CDS Professor Develops New Course Accessible Online to All: Mathematical Tools for Data Science
CDS Assistant Professor of Data Science and Mathematics, Carlos Fernandez-Granda, has developed the course Mathematical Tools for Data Science. Contributors who participated in the development of the course include CDS visiting assistant professor Brett Bernstein and CDS PhD students Aakash Kaku, Sheng Liu, and Sreyas Mohan. The course provides an introduction to tools from several areas of mathematics such as linear algebra, Fourier analysis, probability theory, and convex optimization, which are useful in data science. Topics include covariance matrices, principal component analysis, linear regression, regularization, sparse regression, frequency representations, the short-time Fourier transform, wavelets, Wiener filtering, and convolutional neural networks. Course materials such as notes, slides, videos, and code are fully available on the CDS website.
We caught up with Carlos to discuss a bit about the origins of the course and how he sees it growing in the future.
What was the initial motivation/inspiration for developing Mathematical Tools for Data Science?

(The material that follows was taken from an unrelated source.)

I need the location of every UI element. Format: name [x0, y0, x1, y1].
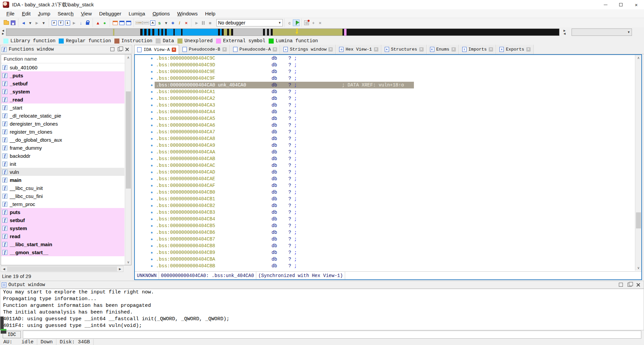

I wanted to teach fundamental topics in signal and image processing, such as frequency transformations, the sampling theorem, the spectrogram, or Wiener filtering, which are not covered in existing data-science classes. I also wanted to provide a slightly more mathematical perspective on other topics, such as linear regression, regularization, and sparse regression.
How do you hope the course will benefit those who take it?
On the one hand, it may expose them to some new topics (many students did not know about wavelets or stationarity). On the other hand, it will show them how certain mathematical tools (the singular value decomposition, subgradients, the Fourier series) can help us to analyze and understand data-science methods.
What would you say is unique about the course?
The course provides a self-contained and accessible analysis of phenomena that have important implications for data-science applications and are not often analyzed mathematically. For example, we study early stopping (a technique widely used in deep learning) on a linear model, showing that it performs implicit regularization in a very similar way to ridge regression.
How do you see the course evolving over time?
Nowadays my research group is mostly focused on designing and analyzing deep learning techniques for signal and image processing. This year I included a brief description of convolutional neural networks at the end of the course, using our work on deep denoising of electron-microscope images to illustrate the potential of these techniques. I will probably incorporate more material on deep learning in the future.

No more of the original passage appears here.